- Task goal
Which lines of the entries contain the string "Political"? Please find them and copy them.
[[ Records supplied open ]]
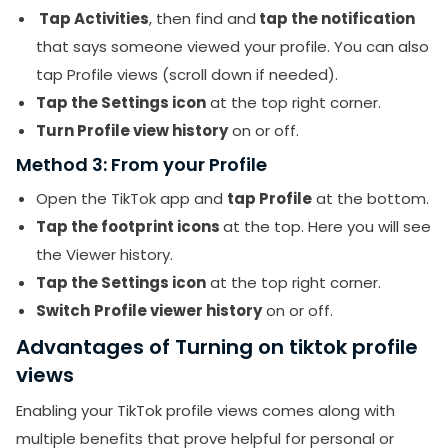
Tap Activities
, then find and
tap the notification
that says someone viewed your profile. You can also
tap Profile views (scroll down if needed).
Tap the Settings icon
at the top right corner.
Turn Profile view history
on or off.
Method 3: From your Profile
Open the TikTok app and
tap Profile
at the bottom.
Tap the footprint icons
at the top. Here you will see
the Viewer history.
Tap the Settings icon
at the top right corner.
Switch
Profile viewer history
on or off.
Advantages of Turning on tiktok profile
views
Enabling your TikTok profile views comes along with
multiple benefits that prove helpful for personal or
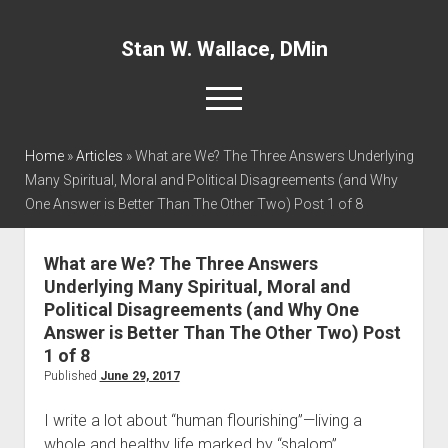
Stan W. Wallace, DMin
open
menu
twitter
facebook
linkedin
Home
»
Articles
»
What are We? The Three Answers Underlying
Many Spiritual, Moral and Political Disagreements (and Why
One Answer is Better Than The Other Two) Post 1 of 8
Home
About
What are We? The Three Answers
Articles
Underlying Many Spiritual, Moral and
Interviews and Webinars
Political Disagreements (and Why One
Answer is Better Than The Other Two) Post
Definitions
1 of 8
Publications
Published
June 29, 2017
Recommended Websites
I write a lot about “human flourishing”—living a
Recommended Books
whole and healthy life marked by “shalom”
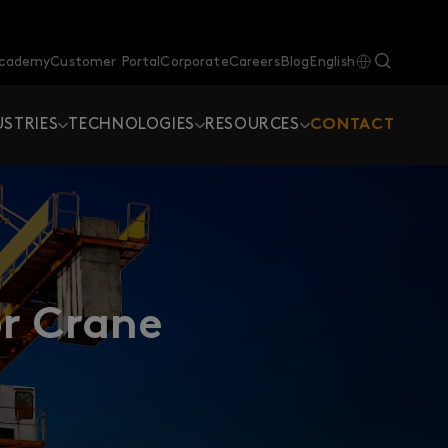
Academy
Customer Portal
Corporate
Careers
Blog
English
USTRIES
TECHNOLOGIES
RESOURCES
CONTACT
r Crane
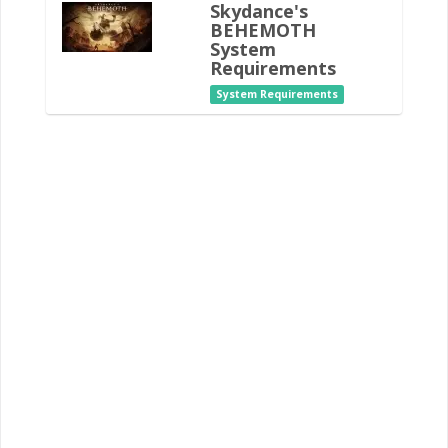
Skydance's
BEHEMOTH
System
Requirements
System Requirements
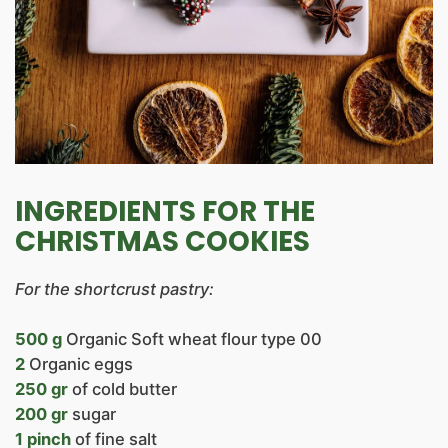
INGREDIENTS FOR THE
CHRISTMAS COOKIES
For the shortcrust pastry:
500 g
Organic Soft wheat flour type 00
2
Organic eggs
250 gr
of cold butter
200 gr
sugar
1 pinch
of fine salt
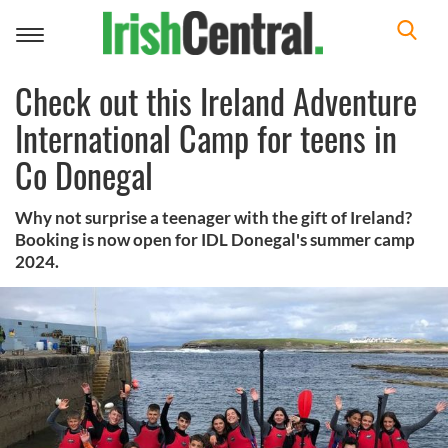
Toggle
navigation
Check out this Ireland Adventure
International Camp for teens in
Co Donegal
Why not surprise a teenager with the gift of Ireland?
Booking is now open for IDL Donegal's summer camp
2024.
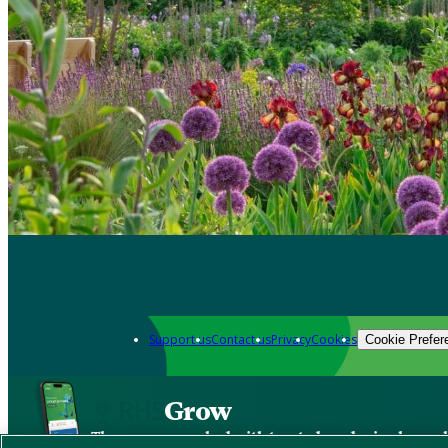
Support us
Contact us
Privacy
Cookies
Cookie Prefer
Grow
The new app packed with trusted gardening know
[[ Records supplied closed ]]
- Response box
Many Spiritual, Moral and Political Disagreements (and Why
Political Disagreements (and Why One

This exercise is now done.